Berita

Terima Kunjungan Senat Unsika, Unsoed Berbagi Strategi Tata Kelola Organisasi

Universitas Jenderal Soedirman (Unsoed) menerima kunjungan kerja dari jajaran Senat Universitas Singaperbangsa Karawang (Unsika) di Ruang Rapat Rektorat Lantai 3, Gedung Rektorat Unsoed, Rabu (8/4/2026). Pada kunjungan ini, Unsoed berbagi pengalaman terkait penguatan tata kelola kelembagaan dan transformasi perguruan tinggi.

Sekretaris Senat Unsika, Abdul Kosim, Lc., M.M.Pd.  menyatakan bahwa reputasi Senat Unsoed dalam mengelola organisasi menjadi alasan utama kunjungan ini. Ia menekankan bahwa Unsika membutuhkan pendampingan intelektual dalam menghadapi dinamika internal kampus.

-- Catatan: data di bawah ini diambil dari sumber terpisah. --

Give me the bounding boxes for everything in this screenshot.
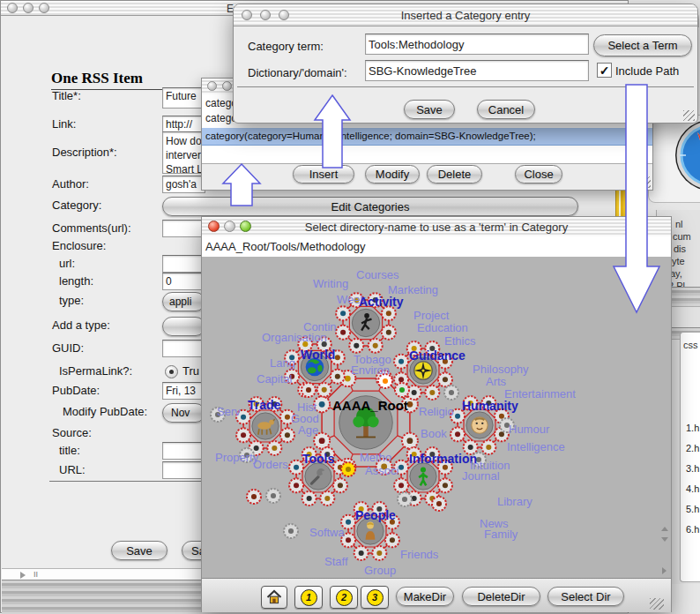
file-list-item[interactable]: 3.h	[686, 463, 699, 474]
file-list-item[interactable]: 4.h	[686, 483, 699, 494]
close-button-pill[interactable]: Close	[515, 165, 562, 183]
field-input-author[interactable]: gosh'a	[162, 176, 205, 193]
tree-label-Property[interactable]: Property	[215, 451, 258, 464]
field-input-pubdate[interactable]: Fri, 13	[162, 382, 205, 400]
save-button[interactable]: Save	[111, 541, 168, 560]
scroll-right-icon[interactable]	[20, 572, 26, 579]
level-1-button[interactable]: 1	[294, 586, 323, 609]
satellite-node	[289, 478, 303, 492]
tree-label-Book[interactable]: Book	[421, 427, 447, 440]
close-button[interactable]	[207, 81, 217, 91]
field-button-modifypubdate[interactable]: Nov	[162, 403, 205, 423]
field-input-title[interactable]: Future	[162, 87, 205, 109]
file-list-item[interactable]: 6.h	[686, 524, 699, 535]
modify-button[interactable]: Modify	[365, 165, 420, 183]
resize-grip[interactable]	[650, 598, 664, 610]
tree-label-Journal[interactable]: Journal	[462, 469, 500, 483]
dictionary-domain-label: Dictionary/'domain':	[248, 66, 347, 79]
tree-label-Group[interactable]: Group	[364, 564, 396, 577]
file-list-item[interactable]: 1.h	[686, 423, 699, 433]
selectdir-button[interactable]: Select Dir	[547, 587, 624, 606]
tree-label-Orders[interactable]: Orders	[253, 458, 288, 471]
field-input-length[interactable]: 0	[162, 273, 205, 290]
minimize-button[interactable]	[23, 3, 34, 13]
file-list-item[interactable]: 2.h	[686, 443, 699, 453]
field-popup-addatype[interactable]	[162, 317, 205, 336]
tree-window-titlebar[interactable]: Select directory-name to use as a 'term'…	[202, 217, 671, 237]
tree-label-Guidance[interactable]: Guidance	[409, 348, 465, 363]
field-label-url: URL:	[59, 463, 86, 476]
tree-label-Tools[interactable]: Tools	[302, 452, 334, 466]
tree-label-Education[interactable]: Education	[417, 321, 468, 334]
sliver-text: cum	[673, 231, 691, 242]
field-input-commentsurl[interactable]	[162, 220, 205, 237]
close-button[interactable]	[7, 3, 18, 13]
zoom-button[interactable]	[39, 3, 49, 13]
tree-label-Information[interactable]: Information	[409, 452, 477, 466]
dialog-save-button[interactable]: Save	[404, 100, 455, 119]
level-3-button[interactable]: 3	[361, 586, 389, 609]
tree-label-Staff[interactable]: Staff	[324, 555, 348, 568]
level-2-button[interactable]: 2	[330, 586, 358, 609]
satellite-node	[394, 478, 408, 492]
insert-button[interactable]: Insert	[293, 165, 354, 183]
select-a-term-button[interactable]: Select a Term	[593, 34, 692, 56]
tree-label-Humanity[interactable]: Humanity	[462, 399, 518, 413]
scroll-down-icon[interactable]	[661, 537, 668, 542]
tree-label-Project[interactable]: Project	[413, 309, 449, 322]
tree-label-Philosophy[interactable]: Philosophy	[473, 363, 529, 376]
minimize-button[interactable]	[222, 81, 232, 91]
tree-label-Lang[interactable]: Lang	[270, 356, 295, 370]
field-input-link[interactable]: http://	[162, 116, 205, 133]
tree-label-Age[interactable]: Age	[298, 423, 318, 437]
file-list-item[interactable]: 5.h	[686, 504, 699, 514]
dialog-cancel-button[interactable]: Cancel	[477, 100, 535, 119]
category-term-input[interactable]: Tools:Methodology	[365, 34, 589, 55]
satellite-node	[247, 490, 261, 504]
dialog-titlebar[interactable]: Inserted a Category entry	[234, 4, 697, 26]
resize-grip[interactable]	[639, 176, 651, 188]
tree-label-Family[interactable]: Family	[484, 528, 518, 541]
edit-categories-button[interactable]: Edit Categories	[162, 197, 578, 216]
deletedir-button[interactable]: DeleteDir	[462, 587, 540, 606]
dictionary-domain-input[interactable]: SBG-KnowledgeTree	[365, 60, 589, 81]
field-input-url[interactable]	[162, 461, 205, 479]
satellite-node	[438, 478, 452, 492]
makedir-button[interactable]: MakeDir	[396, 587, 454, 606]
field-input-description[interactable]: How dointerverSmart L	[162, 131, 205, 174]
tree-canvas[interactable]: CoursesWritingMarketingWeekActivityProje…	[202, 257, 671, 578]
field-label-enclosure: Enclosure:	[52, 239, 106, 252]
tree-label-Religio[interactable]: Religio	[419, 405, 454, 418]
tree-label-Courses[interactable]: Courses	[356, 268, 398, 281]
field-input-guid[interactable]	[162, 340, 205, 357]
tree-label-Environ[interactable]: Environ	[351, 363, 390, 377]
tree-label-Organisation[interactable]: Organisation	[262, 331, 327, 344]
field-input-url[interactable]	[162, 255, 205, 273]
field-input-title[interactable]	[162, 442, 205, 460]
ispermalink-radio[interactable]	[165, 365, 178, 378]
tree-label-Library[interactable]: Library	[497, 495, 532, 508]
home-button[interactable]	[261, 586, 287, 609]
scroll-right-icon[interactable]	[662, 567, 666, 574]
field-popup-type[interactable]: appli	[162, 292, 205, 311]
tree-label-Ethics[interactable]: Ethics	[444, 334, 475, 348]
tree-label-Humour[interactable]: Humour	[509, 423, 549, 436]
tree-label-Trade[interactable]: Trade	[248, 398, 280, 412]
tree-label-Activity[interactable]: Activity	[359, 295, 404, 309]
tree-label-Metho[interactable]: Metho	[360, 451, 391, 464]
include-path-checkbox[interactable]: ✓	[597, 63, 612, 78]
tree-label-Serv[interactable]: Serv	[217, 405, 241, 418]
delete-button[interactable]: Delete	[427, 165, 482, 183]
category-row-selected[interactable]: category(category=Humanity:Intelligence;…	[202, 128, 652, 146]
tree-label-Associ[interactable]: Associ	[365, 464, 398, 477]
tree-label-Friends[interactable]: Friends	[400, 548, 438, 561]
resize-grip[interactable]	[683, 110, 695, 121]
tree-label-Writing[interactable]: Writing	[313, 277, 348, 290]
scroll-up-icon[interactable]	[661, 527, 668, 531]
tree-label-Softwa[interactable]: Softwa	[309, 526, 345, 539]
tree-label-People[interactable]: People	[355, 508, 396, 522]
tree-label-Capital[interactable]: Capital	[257, 372, 292, 386]
tree-label-Arts[interactable]: Arts	[486, 375, 506, 388]
tree-label-World[interactable]: World	[301, 348, 335, 362]
tree-label-Intelligence[interactable]: Intelligence	[507, 440, 565, 453]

“Kami dari Unsika berkunjung ke Unsoed untuk mendapatkan masukan dan saran karena saat ini kami tengah dalam masa transisi. Walaupun transisi ini sudah berlangsung lama, kami merasa masih perlu belajar banyak dari Unsoed, terutama soal bagaimana mengatur polarisasi dan perkembangan fungsi senat agar lebih optimal,” ujar Sekretaris Senat Unsika.

Menanggapi hal tersebut, Ketua Senat Unsoed, Prof. Dr. Ir.  Mas Yedi Sumaryadi, M.S., memaparkan bahwa kekuatan Senat Unsoed terletak pada landasan hukum  Permendikbud Nomor 28 Tahun 2017 tentang Statuta Unsoed serta aturan turunan dalam Keputusan Rektor Nomor 1874/UN23/PK/2023.

“Struktur Senat Unsoed saat ini terdiri dari 80 anggota. Sebanyak 20 orang merupakan anggota ex-officio dari pimpinan universitas, dekan, hingga ketua lembaga. Sementara 60 orang lainnya adalah perwakilan dosen dari 12 fakultas, di mana setiap fakultas diwakili oleh 3 Guru Besar dan 2 non-Guru Besar,” jelas Prof. Yedi.

Unsoed juga memaparkan pembagian kerja yang spesifik melalui komisi-komisi. Prof. Ir.  Totok Agung Dwi Haryanto, M.P., Ph.D. selaku Ketua Komisi 1 menjelaskan peran 31 Profesor di komisinya yang fokus pada bidang akademik. Sementara itu, Komisi 2 saat ini tengah intensif menyiapkan berbagai regulasi untuk mendukung transisi Unsoed menjadi Perguruan Tinggi Negeri Badan Hukum (PTN BH), termasuk aturan mengenai program studi.

Di sisi lain, Sugiyono, S.Si.Ph.D. yang mewakili Komisi 3 memaparkan fungsi pengawasan yang dijalankan untuk menjaga stabilitas dan kualitas mutu universitas.

Pertemuan ini juga membahas membahas mengenai rencana pembentukan forum senat Universitas PTN BLU. Kegiatan ini ditutup dengan sesi diskusi dan pertukaran informasi. Melalui kunjungan ini, kedua belah pihak berkomitmen untuk terus menjalin komunikasi demi kemajuan pendidikan tinggi di Indonesia.